今回は、2021新書大賞にも選ばれた、斎藤幸平さんの『人新世の「資本論」』をご紹介したいと思います!

私とこの本の出会いについてですが、実は特別この本が読みたかったというわけではありません。年始に実家に顔を出した際、帰り際に父親から「これ、貸したるわ」と言って手渡されたのがきっかけでした。
その後、しばらく放置していたのですが、新書大賞に選ばれた本であることや、経済学の視点から環境問題を取り扱った本であることから興味を持ち、読んでみることにしました。

それでは、内容の方に入っていきましょう!

 

どんな人にオススメ?

皆さんはSDGsという言葉をご存知でしょうか?
知らない方のために簡単に説明すると、SDGsとは、日本語で「持続可能な開発目標」と言われ、持続可能でよりよい世界を目指すために定められた国際目標で、17のゴールから構成されています。
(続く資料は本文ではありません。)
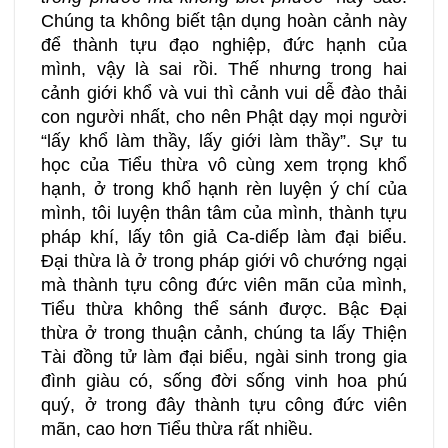
Chúng ta không biết tận dụng hoàn cảnh này
để thành tựu đạo nghiệp, đức hạnh của
mình, vậy là sai rồi. Thế nhưng trong hai
cảnh giới khổ và vui thì cảnh vui dễ đào thải
con người nhất, cho nên Phật dạy mọi người
“lấy khổ làm thầy, lấy giới làm thầy”. Sự tu
học của Tiểu thừa vô cùng xem trọng khổ
hạnh, ở trong khổ hạnh rèn luyện ý chí của
mình, tôi luyện thân tâm của mình, thành tựu
pháp khí, lấy tôn giả Ca-diếp làm đại biểu.
Đại thừa là ở trong pháp giới vô chướng ngại
mà thành tựu công đức viên mãn của mình,
Tiểu thừa không thể sánh được. Bậc Đại
thừa ở trong thuận cảnh, chúng ta lấy Thiện
Tài đồng tử làm đại biểu, ngài sinh trong gia
đình giàu có, sống đời sống vinh hoa phú
quý, ở trong đây thành tựu công đức viên
mãn, cao hơn Tiểu thừa rất nhiều.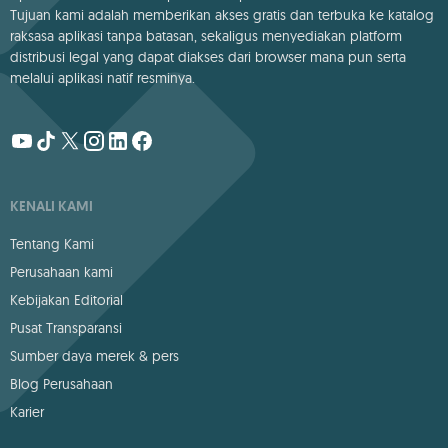
Tujuan kami adalah memberikan akses gratis dan terbuka ke katalog
raksasa aplikasi tanpa batasan, sekaligus menyediakan platform
distribusi legal yang dapat diakses dari browser mana pun serta
melalui aplikasi natif resminya.
KENALI KAMI
Tentang Kami
Perusahaan kami
Kebijakan Editorial
Pusat Transparansi
Sumber daya merek & pers
Blog Perusahaan
Karier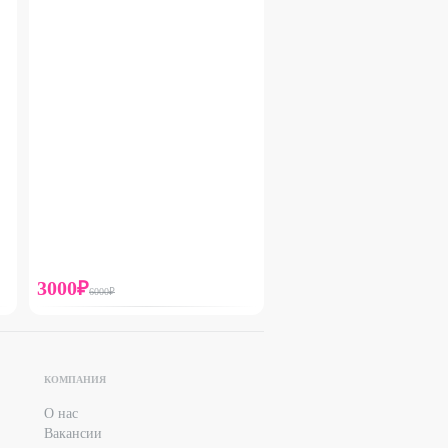
3000
₽
6000
₽
КОМПАНИЯ
О нас
Вакансии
最近はSDGsのゴールを目標として掲げている企業も増えてきましたので、目にしたことがある方も多いのではないでしょうか。
そして、SDGsの背景には「経済成長」と「環境危機の解決」を両立しようという考え方があり、「気候ケインズ主義」と呼ばれています。
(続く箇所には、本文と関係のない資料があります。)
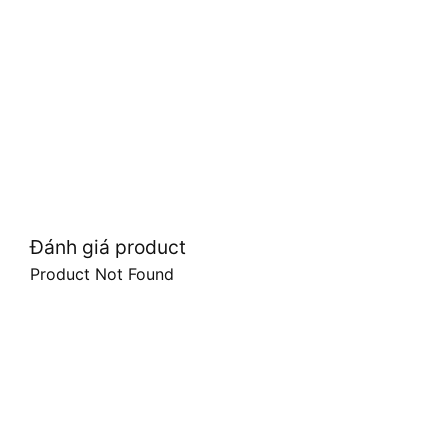
Đánh giá product
Product Not Found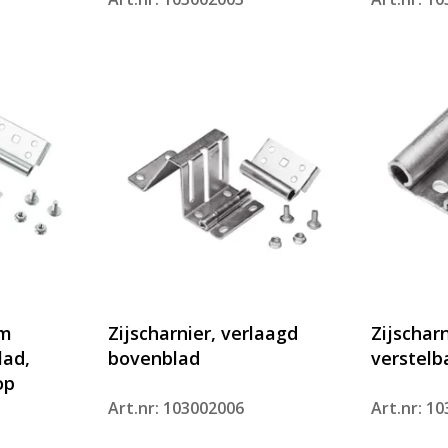
mm
Zijscharnier, verlaagd
Zijscharn
lad,
bovenblad
verstelb
op
Art.nr: 103002006
Art.nr: 1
しかし、著者は気候ケインズ主義のスタンスでは環境危機を解決できないと批判した上で、経済成長は諦めて「脱成長」を目指すべきだとし、本書の冒頭で次のような衝撃的な言葉を述べています。

かつて、マルクスは、資本主義の辛い現実が引き起こす苦悩を和らげる「宗教」を「大衆のアヘン」だと批判した。SDGsはまさに現代版「大衆のアヘン」である。
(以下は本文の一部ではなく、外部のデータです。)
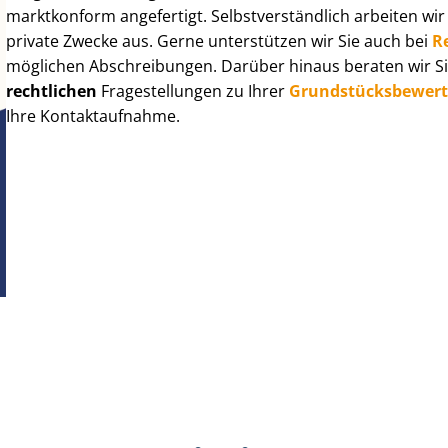
marktkonform angefertigt. Selbst­ver­ständ­lich arbeiten wi
private Zwecke aus. Gerne unterstützen wir Sie auch bei
R
möglichen Abschreibungen. Darüber hinaus beraten wir Si
rechtlichen
Fragestellungen zu Ihrer
Grund­stücks­be­wer­
Ihre Kontaktaufnahme.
つまり、SDGsは問題を先延ばしにするだけの甘い誘惑にすぎないと言っているのです。
確かに、近年のSDGsのごりゴリ押しっぷりを見ると、どうも綺麗事で済ませようとしている雰囲気を感じざるを得ません。

ということで、本書は次のような方にオススメです!

  • SDGsってなんか綺麗事に感じるんだよな〜」と斜に構えて見ている方
  • 今後、地球の破滅を防ぐには、どう行動すればよいかを真剣に考えたい方
  • 経済学やマルクスの考え方に興味がある方

どんな本なの?

前述の通り、著者は既存の資本主義の枠組みでは、目前に迫っている環境危機を解決することはできないと述べています。では、どうするのか。

ここで登場するのが、マルクスの「資本論です。一般的にマルクス主義と言えば、ソ連や中国の共産党による一党独裁と生産手段の国有化など、時代遅れで、危険なものというイメージが強いと思います。
しかし、著者は最新のマルクス研究の中で、マルクスが晩年にたどり着いた「脱成長コミュニズム」という考え方を発見し、これこそが環境危機を解決するカギであるとして、この考え方に基づいて私たちが起こすべき行動を提示しています。

数百年も前に生きたマルクスは、資本主義を続けた先に待つ未来を予言し、その解決策まで提示してくれていたという事実には、びっくりさせられますよね!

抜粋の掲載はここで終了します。